### Activity:
Repeat the material exactly from its first line to the line that includes "Image Printing". Skip pictures.

### Input material:

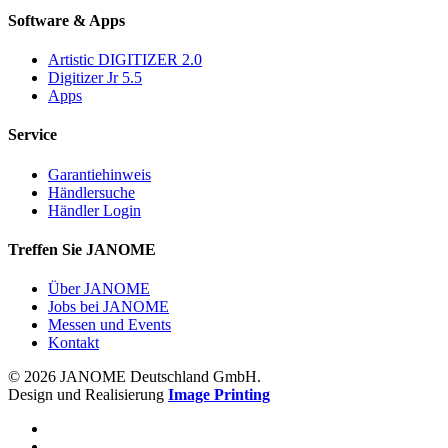
Software & Apps
Artistic DIGITIZER 2.0
Digitizer Jr 5.5
Apps
Service
Garantiehinweis
Händlersuche
Händler Login
Treffen Sie JANOME
Über JANOME
Jobs bei JANOME
Messen und Events
Kontakt
© 2026 JANOME Deutschland GmbH.
Design und Realisierung
Image Printing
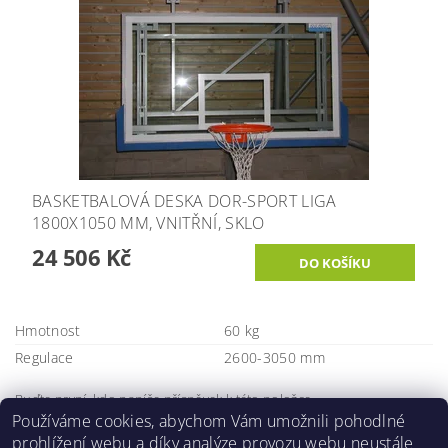
BASKETBALOVÁ DESKA DOR-SPORT LIGA
1800X1050 MM, VNITŘNÍ, SKLO
24 506 Kč
Hmotnost
60 kg
Regulace
2600-3050 mm
Buďte první, kdo napíše příspěvek k této položce.
Používáme cookies, abychom Vám umožnili pohodlné
Přidat komentář
prohlížení webu a díky analýze provozu webu neustále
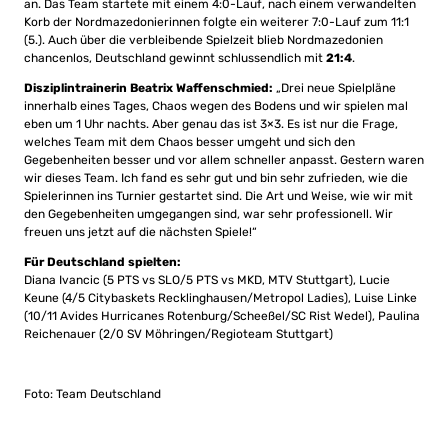
an. Das Team startete mit einem 4:0-Lauf, nach einem verwandelten
Korb der Nordmazedonierinnen folgte ein weiterer 7:0-Lauf zum 11:1
(5.). Auch über die verbleibende Spielzeit blieb Nordmazedonien
chancenlos, Deutschland gewinnt schlussendlich mit
21:4
.
Disziplintrainerin Beatrix Waffenschmied:
„Drei neue Spielpläne
innerhalb eines Tages, Chaos wegen des Bodens und wir spielen mal
eben um 1 Uhr nachts. Aber genau das ist 3×3. Es ist nur die Frage,
welches Team mit dem Chaos besser umgeht und sich den
Gegebenheiten besser und vor allem schneller anpasst. Gestern waren
wir dieses Team. Ich fand es sehr gut und bin sehr zufrieden, wie die
Spielerinnen ins Turnier gestartet sind. Die Art und Weise, wie wir mit
den Gegebenheiten umgegangen sind, war sehr professionell. Wir
freuen uns jetzt auf die nächsten Spiele!“
Für Deutschland spielten:
Diana Ivancic (5 PTS vs SLO/5 PTS vs MKD, MTV Stuttgart), Lucie
Keune (4/5 Citybaskets Recklinghausen/Metropol Ladies), Luise Linke
(10/11 Avides Hurricanes Rotenburg/Scheeßel/SC Rist Wedel), Paulina
Reichenauer (2/0 SV Möhringen/Regioteam Stuttgart)
Foto: Team Deutschland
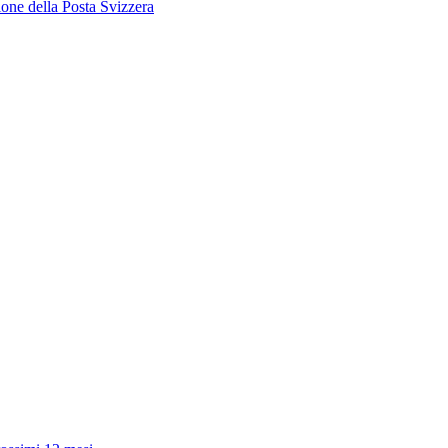
ione della Posta Svizzera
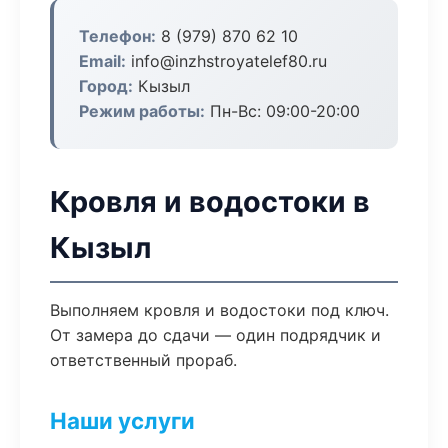
Телефон:
8 (979) 870 62 10
Email:
info@inzhstroyatelef80.ru
Город:
Кызыл
Режим работы:
Пн-Вс: 09:00-20:00
Кровля и водостоки в
Кызыл
Выполняем кровля и водостоки под ключ.
От замера до сдачи — один подрядчик и
ответственный прораб.
Наши услуги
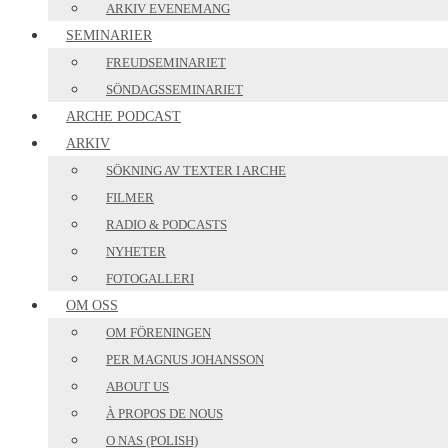
ARKIV EVENEMANG
SEMINARIER
FREUDSEMINARIET
SÖNDAGSSEMINARIET
ARCHE PODCAST
ARKIV
SÖKNING AV TEXTER I ARCHE
FILMER
RADIO & PODCASTS
NYHETER
FOTOGALLERI
OM OSS
OM FÖRENINGEN
PER MAGNUS JOHANSSON
ABOUT US
À PROPOS DE NOUS
O NAS (POLISH)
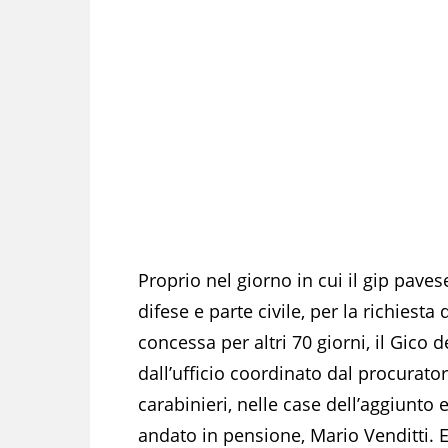
Proprio nel giorno in cui il gip pave
difese e parte civile, per la richiesta
concessa per altri 70 giorni, il Gico 
dall’ufficio coordinato dal procurator
carabinieri, nelle case dell’aggiunto
andato in pensione, Mario Venditti. E p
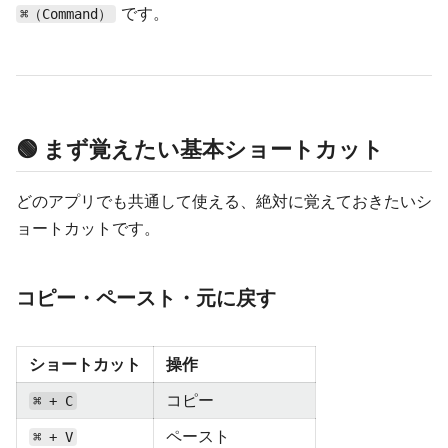
です。
⌘（Command）
🟢 まず覚えたい基本ショートカット
どのアプリでも共通して使える、絶対に覚えておきたいシ
ョートカットです。
コピー・ペースト・元に戻す
ショートカット
操作
コピー
⌘ + C
ペースト
⌘ + V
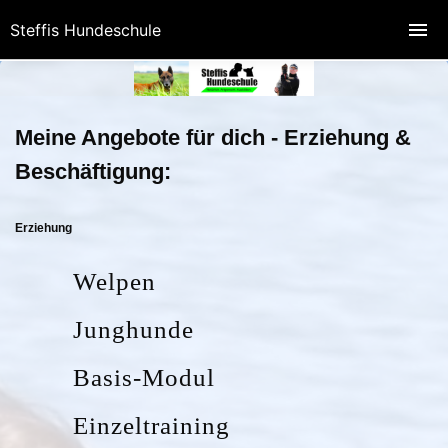
Steffis Hundeschule
Meine Angebote für dich - Erziehung &
Beschäftigung:
Erziehung
Welpen
Junghunde
Basis-Modul
Einzeltraining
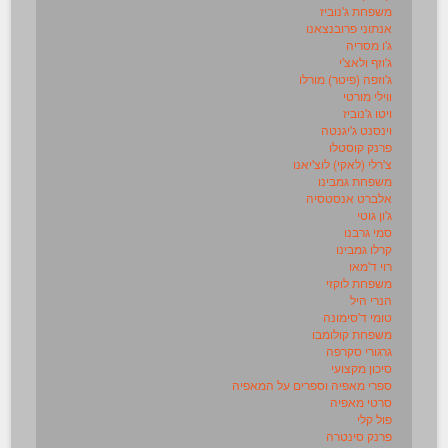
משפחת ג'נוביז
אנתוני פרובנצאנו
ג'ו מסריה
ג'וזף ולאצ'י
ג'וזפה (פיטר) מורלו
ווילי מורטי
ויטו ג'נוביז
וינסנט ג'יגנטה
פרנק קוסטלו
צ'רלי (לאקי) לוצ'יאנו
משפחת גמבינו
אלברט אנסטסיה
ג'ון גוטי
סמי גרבנו
קרלו גמבינו
רוי ד'מאו
משפחת לוקזי
הנרי היל
טומי ד'סימונה
משפחת קולומבו
גרגורי סקרפה
סיכון מקצועי
ספרי מאפיה וספרים על המאפיה
סרטי מאפיה
פול קלי
פרנק סינטרה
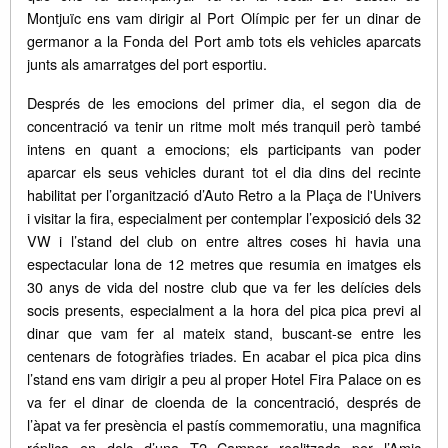
Montjuïc ens vam dirigir al Port Olímpic per fer un dinar de
germanor a la Fonda del Port amb tots els vehicles aparcats
junts als amarratges del port esportiu.
Després de les emocions del primer dia, el segon dia de
concentració va tenir un ritme molt més tranquil però també
intens en quant a emocions; els participants van poder
aparcar els seus vehicles durant tot el dia dins del recinte
habilitat per l’organització d’Auto Retro a la Plaça de l'Univers
i visitar la fira, especialment per contemplar l’exposició dels 32
VW i l’stand del club on entre altres coses hi havia una
espectacular lona de 12 metres que resumia en imatges els
30 anys de vida del nostre club que va fer les delícies dels
socis presents, especialment a la hora del pica pica previ al
dinar que vam fer al mateix stand, buscant-se entre les
centenars de fotogràfies triades. En acabar el pica pica dins
l’stand ens vam dirigir a peu al proper Hotel Fira Palace on es
va fer el dinar de cloenda de la concentració, després de
l’àpat va fer presència el pastís commemoratiu, una magnifica
réplica en dolç d’una T2 Camper realitzada per l’Amic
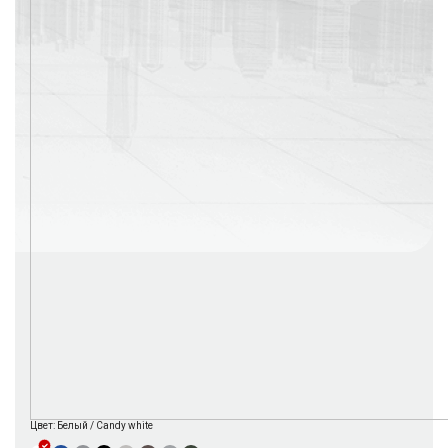
г. Москва
Время работы: с 08:00 до 22:00 Без выходных
Цвет:
Белый / Candy white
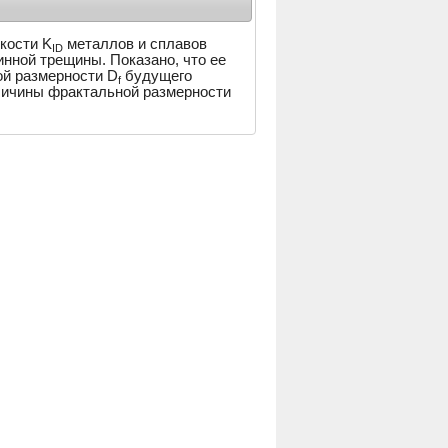
кости K
металлов и сплавов
ID
ной трещины. Показано, что ее
ой размерности D
будущего
f
личины фрактальной размерности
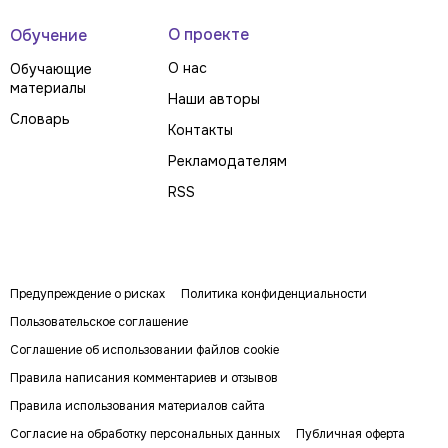
О проекте
Обучение
О нас
Обучающие
материалы
Наши авторы
Словарь
Контакты
Рекламодателям
RSS
Предупреждение о рисках
Политика конфиденциальности
Пользовательское соглашение
Соглашение об использовании файлов cookie
Правила написания комментариев и отзывов
Правила использования материалов сайта
Согласие на обработку персональных данных
Публичная оферта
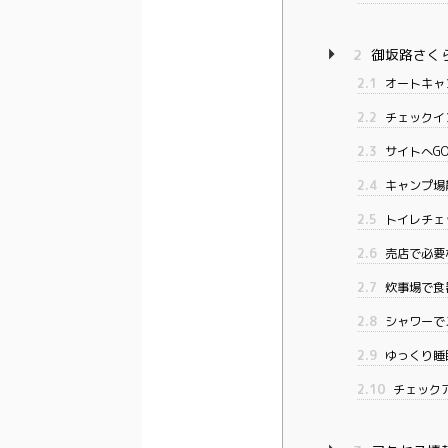
2
御坂路さく
2.1
オートキャ
2.2
チェックイ
2.3
サイトへG
2.4
キャンプ場
2.5
トイレチェ
2.6
売店で必要
2.7
炊事場で食
2.8
シャワーで
2.9
ゆっくり睡
2.10
チェック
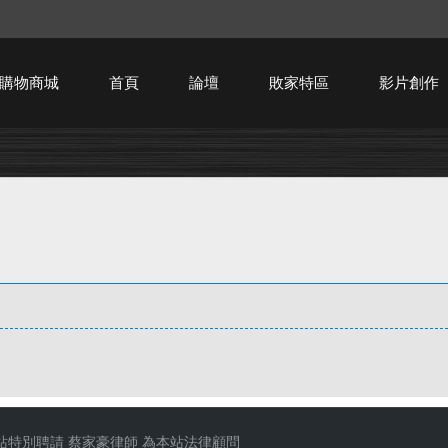
購物商城
首頁
論壇
敗家特區
影片創作
HTPC技術討論
站特別聘請
蔡家豪律師
為本站法律顧問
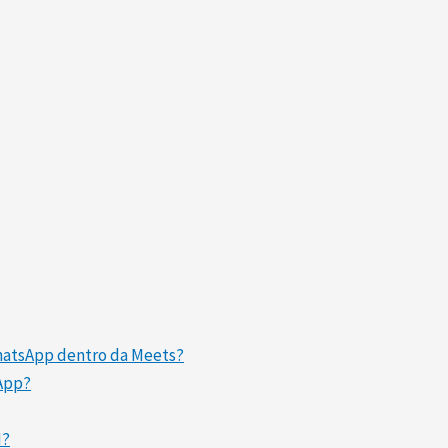
WhatsApp dentro da Meets?
sApp?
I?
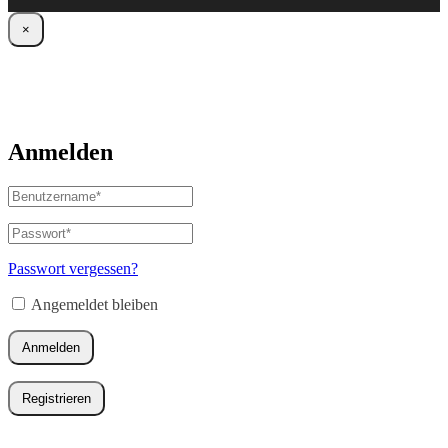
×
Anmelden
Benutzername
oder
E-
Passwort
*
Erforderlich
Mail-
Adresse
*
Passwort vergessen?
Erforderlich
Angemeldet bleiben
Anmelden
Registrieren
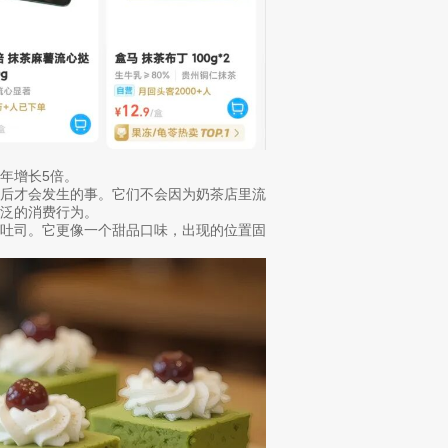
年增长5倍。
间后才会发生的事。它们不会因为奶茶店里流
泛的消费行为。
、吐司。它更像一个甜品口味，出现的位置固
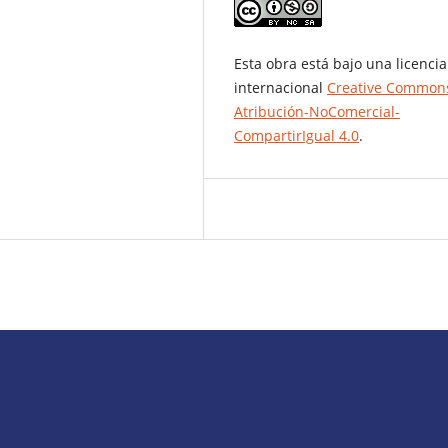
Esta obra está bajo una licencia
internacional
Creative Common
Atribución-NoComercial-
CompartirIgual 4.0
.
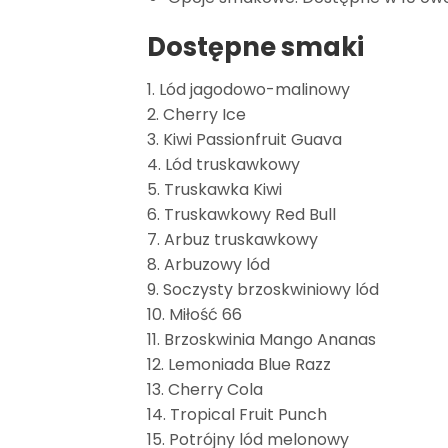
Dostępne smaki
1. Lód jagodowo-malinowy
2. Cherry Ice
3. Kiwi Passionfruit Guava
4. Lód truskawkowy
5. Truskawka Kiwi
6. Truskawkowy Red Bull
7. Arbuz truskawkowy
8. Arbuzowy lód
9. Soczysty brzoskwiniowy lód
10. Miłość 66
11. Brzoskwinia Mango Ananas
12. Lemoniada Blue Razz
13. Cherry Cola
14. Tropical Fruit Punch
15. Potrójny lód melonowy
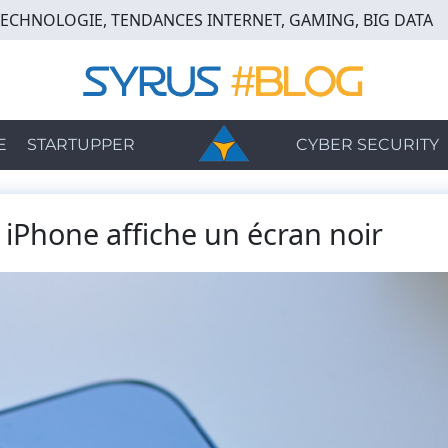
TECHNOLOGIE, TENDANCES INTERNET, GAMING, BIG DATA
E
STARTUPPER
CYBER SECURITY
iPhone affiche un écran noir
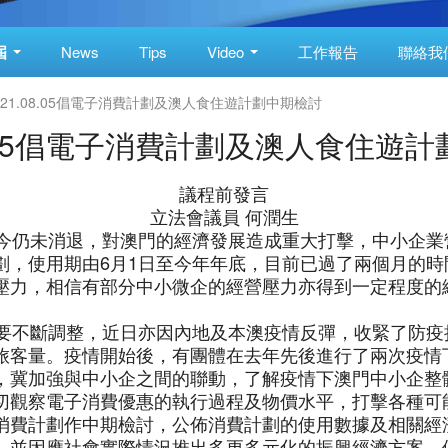
屆
News
Tips
Video
工作報告
聯絡我
021.08.05倡電子消費計劃及澳人食住遊計劃中期檢討
08.05倡電子消費計劃及澳人食住遊
議程前發言
立法會議員 何潤生
仍未消退，對澳門的經濟發展造成重大打擊，中小企業
劃，使用期由6月1日至今年年底，目前已過了兩個月的
壓力，相信有部分中小微企的經營壓力亦得到一定程度的
不斷調整，近日亦因內地及本澳疫情反彈，收緊了防疫
旅客量。疫情開始後，有團體在去年先後進行了兩次疫情
，冀加強與中小企之間的聯動，了解疫情下澳門中小企整
切觀察電子消費優惠的執行過程及物價水平，打擊各種可
消費計劃作中期檢討，公佈消費計劃的使用數據及相關經
，並因應社會實際情況推出多更多元化的振興經濟方案，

### Expected output:
Software & Apps
Artistic DIGITIZER 2.0
Digitizer Jr 5.5
Apps
Service
Garantiehinweis
Händlersuche
Händler Login
Treffen Sie JANOME
Über JANOME
Jobs bei JANOME
Messen und Events
Kontakt
© 2026 JANOME Deutschland GmbH.
Design und Realisierung
Image Printing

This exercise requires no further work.